The article is about Extreme Data-Science, but let me start with a story in which there is no machine learning or data science.
Once upon a time, a company had a massive project that aimed to replace a mess of several payload applications with a single system, powerful and efficient enough to support all payroll processing for tens of thousands of employees.
But three years later, the system had not printed a single paycheck, and no software release had been made since the beginning of the project.
So, at this point, there was clearly a need for a hero to break the curse of this project, and the company hired a hero. He analyzed the situation, and he noticed some bewitched links in the chain of the whole process.
The first one was a habit where a client gives the specifications of the whole product, and then leaves the development team alone until the final demo.

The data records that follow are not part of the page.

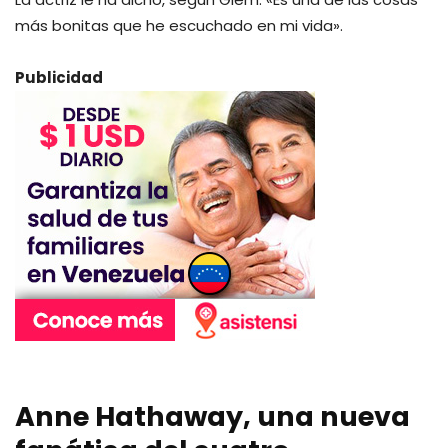
más bonitas que he escuchado en mi vida».
Publicidad
Anne Hathaway, una nueva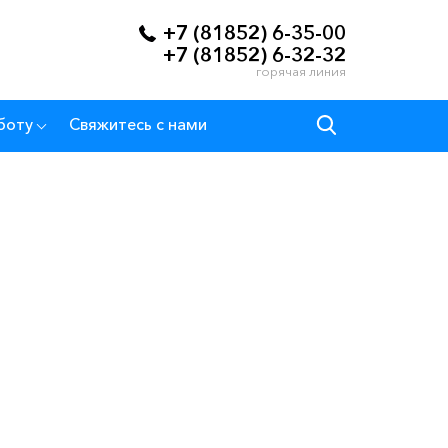
+7 (81852) 6-35-00
+7 (81852) 6-32-32
горячая линия
боту
Свяжитесь с нами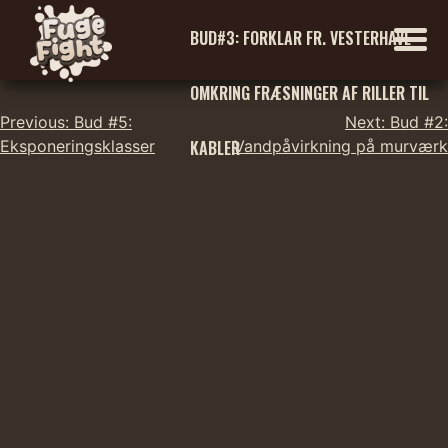
BUD#3: FORKLAR FR. VESTERHAVE
OMKRING FRÆSNINGER AF RILLER TIL
Indlægsnavigation
Skip
Previous:
Bud #5:
Next:
Bud #2:
to
KABLER
Eksponeringsklasser
Vandpåvirkning på murværk
content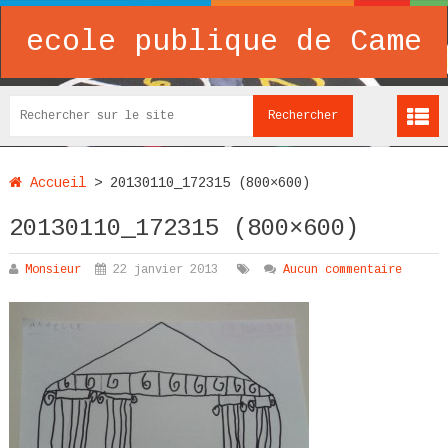
ecole publique de Came
Accueil
>
20130110_172315 (800×600)
20130110_172315 (800×600)
Monsieur
22 janvier 2013
Aucun commentaire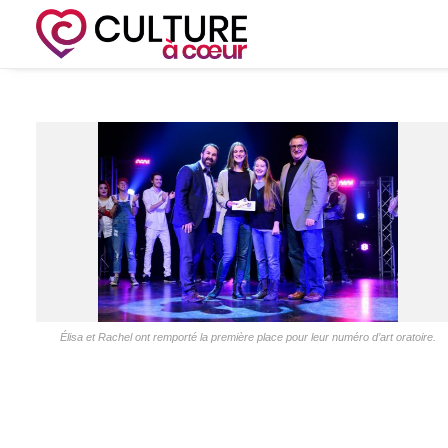
Élisa et Rachel ont remporté la première place pour leur numéro d’art oratoire.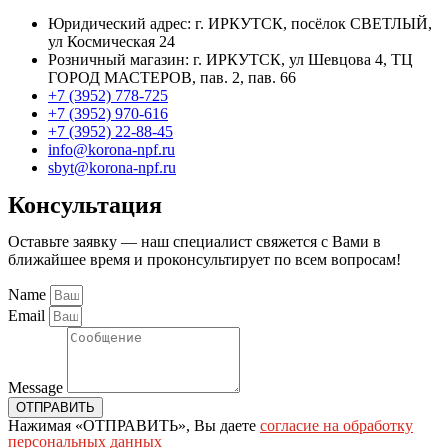
Юридический адрес: г. ИРКУТСК, посёлок СВЕТЛЫЙ,
ул Космическая 24
Розничный магазин: г. ИРКУТСК, ул Шевцова 4, ТЦ
ГОРОД МАСТЕРОВ, пав. 2, пав. 66
+7 (3952) 778-725
+7 (3952) 970-616
+7 (3952) 22-88-45
info@korona-npf.ru
sbyt@korona-npf.ru
Консультация
Оставьте заявку — наш специалист свяжется с Вами в
ближайшее время и проконсультирует по всем вопросам!
Name
Email
Message
ОТПРАВИТЬ
Нажимая «ОТПРАВИТЬ», Вы даете
согласие на обработку
персональных данных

Everyone works under the illusion that if one spends a lot of time in the beginning writing specifications, they will be detailed enough to eliminate any questions during the development phase. Obviously, this utopian thinking has never worked. Without a customer on-site, the development team resolved any questions that arose on their own, which was never what the client expected. Moreover, because the final users were never involved in the process, the chances that the product would be used and embraced by the targeted public were very low.
The hero also noticed the team members worked in bubbles created by the Witch of Specialization.
For example, developers created the pieces of software adhering to the specification, making guesses to address the fuzzy points in the absence of the client. They then gave these pieces of software to QA people to make sure that it would be ready to go into production. In cases where it was not good enough for release, the software went back and forth between developers and QA, so the whole process was extremely long, messy, and completely inefficient. Nobody felt himself responsible for the quality of the software; developers blamed the QA people, QA people blamed the developers, and, in a rare show of unity, everyone blamed the customer.
The quality of the product was evaluated only with external properties, tests, documentation, etc., but nobody paid a lot of attention to the quality of the code itself. And, in the short term, that was no problem, but in the long run, poor code slowed the evolution of the software. Every new feature or change took much more time to implement, so the curve depicting the dependency between time and cost of change grew exponentially.
It was difficult to recognize being outside of code, as other parties were not familiar with code development, and the curse of specialization didn’t help. There were some developers dedicated to specific parts of software, so the bus factor, the risk of losing a key developer (by being hit by a bus!), only worsened this curve growth.
All these bewitched elements created a situation where the product was never ready for the user, and neither the customer nor the project team had visibility on the ultimate project delivery date.
So what the the hero proposed in this catastrophic situation was to throw out the existing code and rewrite the software from scratch following his magical approach. A year later, they celebrated their first delivery.
The magic approach was Extreme Programming, the hero was Kent Beck, and the company Chrysler Corporation.
So, what is that magical approach, Extreme Programming (XP)?
XP defines several practices applied on different levels of organization: practices related to programming are depicted in the center of the circle, practices related to internal collaboration of the team lie on the middle circle, and practices related to project management and relationships with customers lie on the most external circle.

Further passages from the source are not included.